■ EXERCISE: Look through the records and copy every line in which "Biawak" appears.

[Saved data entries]
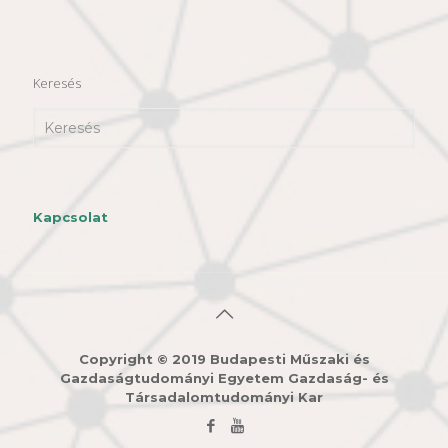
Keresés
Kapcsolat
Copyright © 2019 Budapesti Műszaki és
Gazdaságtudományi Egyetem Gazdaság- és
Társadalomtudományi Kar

--

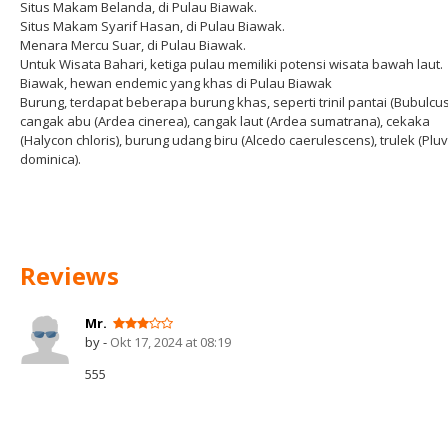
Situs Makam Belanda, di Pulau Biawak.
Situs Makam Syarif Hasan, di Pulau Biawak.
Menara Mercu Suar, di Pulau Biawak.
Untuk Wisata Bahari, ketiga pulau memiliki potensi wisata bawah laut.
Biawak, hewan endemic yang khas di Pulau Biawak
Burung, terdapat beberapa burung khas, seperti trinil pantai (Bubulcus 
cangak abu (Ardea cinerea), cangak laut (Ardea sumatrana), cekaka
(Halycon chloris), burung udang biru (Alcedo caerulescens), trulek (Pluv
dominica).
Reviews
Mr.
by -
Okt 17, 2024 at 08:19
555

■ EXERCISE RESULT:
Situs Makam Belanda, di Pulau Biawak.
Situs Makam Syarif Hasan, di Pulau Biawak.
Menara Mercu Suar, di Pulau Biawak.
Biawak, hewan endemic yang khas di Pulau Biawak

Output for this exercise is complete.